• **Work instructions**
Lines that contain the string "worth" are the ones to list; copy all of them from the records.

• **Exercise data**
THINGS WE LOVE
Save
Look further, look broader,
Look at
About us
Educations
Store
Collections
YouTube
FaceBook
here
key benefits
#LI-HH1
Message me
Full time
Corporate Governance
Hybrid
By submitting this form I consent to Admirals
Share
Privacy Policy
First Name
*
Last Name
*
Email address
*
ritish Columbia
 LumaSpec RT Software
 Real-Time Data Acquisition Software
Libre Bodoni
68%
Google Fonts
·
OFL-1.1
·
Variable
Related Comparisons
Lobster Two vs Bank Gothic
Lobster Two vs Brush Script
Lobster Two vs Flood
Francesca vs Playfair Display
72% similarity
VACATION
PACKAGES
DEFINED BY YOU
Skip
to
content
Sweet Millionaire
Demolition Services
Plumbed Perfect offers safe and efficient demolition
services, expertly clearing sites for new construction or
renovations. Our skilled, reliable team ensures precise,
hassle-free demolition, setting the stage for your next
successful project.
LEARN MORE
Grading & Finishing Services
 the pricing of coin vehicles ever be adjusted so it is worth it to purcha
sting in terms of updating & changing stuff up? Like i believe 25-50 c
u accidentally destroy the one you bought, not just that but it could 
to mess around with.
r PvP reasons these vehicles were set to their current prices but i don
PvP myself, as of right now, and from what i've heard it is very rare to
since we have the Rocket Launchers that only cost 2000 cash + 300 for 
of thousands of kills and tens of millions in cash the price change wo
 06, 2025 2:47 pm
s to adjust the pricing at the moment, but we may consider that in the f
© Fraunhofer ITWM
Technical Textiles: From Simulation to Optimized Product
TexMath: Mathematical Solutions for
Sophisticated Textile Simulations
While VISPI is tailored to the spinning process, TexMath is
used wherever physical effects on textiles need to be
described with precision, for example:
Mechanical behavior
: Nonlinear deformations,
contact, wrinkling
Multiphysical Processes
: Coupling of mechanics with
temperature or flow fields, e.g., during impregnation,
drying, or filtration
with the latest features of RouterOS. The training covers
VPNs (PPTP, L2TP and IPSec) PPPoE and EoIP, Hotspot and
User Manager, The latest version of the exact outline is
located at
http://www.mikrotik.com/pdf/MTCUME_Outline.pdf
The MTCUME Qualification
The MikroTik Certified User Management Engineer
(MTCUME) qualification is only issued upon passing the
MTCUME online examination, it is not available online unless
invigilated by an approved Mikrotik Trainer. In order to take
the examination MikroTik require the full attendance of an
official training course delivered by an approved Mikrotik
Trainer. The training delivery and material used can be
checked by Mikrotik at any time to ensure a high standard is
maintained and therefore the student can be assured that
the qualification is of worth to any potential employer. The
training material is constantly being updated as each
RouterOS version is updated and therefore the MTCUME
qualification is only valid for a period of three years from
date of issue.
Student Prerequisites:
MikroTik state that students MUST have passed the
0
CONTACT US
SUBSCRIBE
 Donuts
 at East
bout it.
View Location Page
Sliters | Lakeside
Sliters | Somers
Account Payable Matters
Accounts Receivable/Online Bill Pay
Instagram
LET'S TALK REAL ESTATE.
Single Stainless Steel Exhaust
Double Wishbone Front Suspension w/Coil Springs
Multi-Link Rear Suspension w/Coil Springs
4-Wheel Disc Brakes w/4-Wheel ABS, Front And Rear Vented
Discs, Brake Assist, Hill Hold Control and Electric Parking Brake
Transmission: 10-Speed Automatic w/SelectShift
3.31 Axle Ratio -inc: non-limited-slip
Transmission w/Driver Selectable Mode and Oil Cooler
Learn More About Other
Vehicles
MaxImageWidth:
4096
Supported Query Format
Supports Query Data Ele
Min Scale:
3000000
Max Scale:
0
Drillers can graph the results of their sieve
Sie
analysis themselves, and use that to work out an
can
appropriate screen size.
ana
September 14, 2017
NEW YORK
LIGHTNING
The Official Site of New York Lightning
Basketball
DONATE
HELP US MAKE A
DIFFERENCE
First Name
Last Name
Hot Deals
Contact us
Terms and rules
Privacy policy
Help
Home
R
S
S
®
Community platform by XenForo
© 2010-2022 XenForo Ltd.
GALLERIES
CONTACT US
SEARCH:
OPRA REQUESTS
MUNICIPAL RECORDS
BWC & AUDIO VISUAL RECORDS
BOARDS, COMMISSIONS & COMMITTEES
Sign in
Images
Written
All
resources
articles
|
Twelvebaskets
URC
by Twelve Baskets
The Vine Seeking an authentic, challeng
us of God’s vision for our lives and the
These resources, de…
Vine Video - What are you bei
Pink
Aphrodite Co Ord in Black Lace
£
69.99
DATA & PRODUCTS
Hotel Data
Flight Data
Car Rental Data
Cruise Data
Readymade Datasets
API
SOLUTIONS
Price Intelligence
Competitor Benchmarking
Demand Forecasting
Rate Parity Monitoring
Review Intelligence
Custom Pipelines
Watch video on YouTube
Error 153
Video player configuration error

• **Solution to the exercise**
 the pricing of coin vehicles ever be adjusted so it is worth it to purcha
the qualification is of worth to any potential employer. The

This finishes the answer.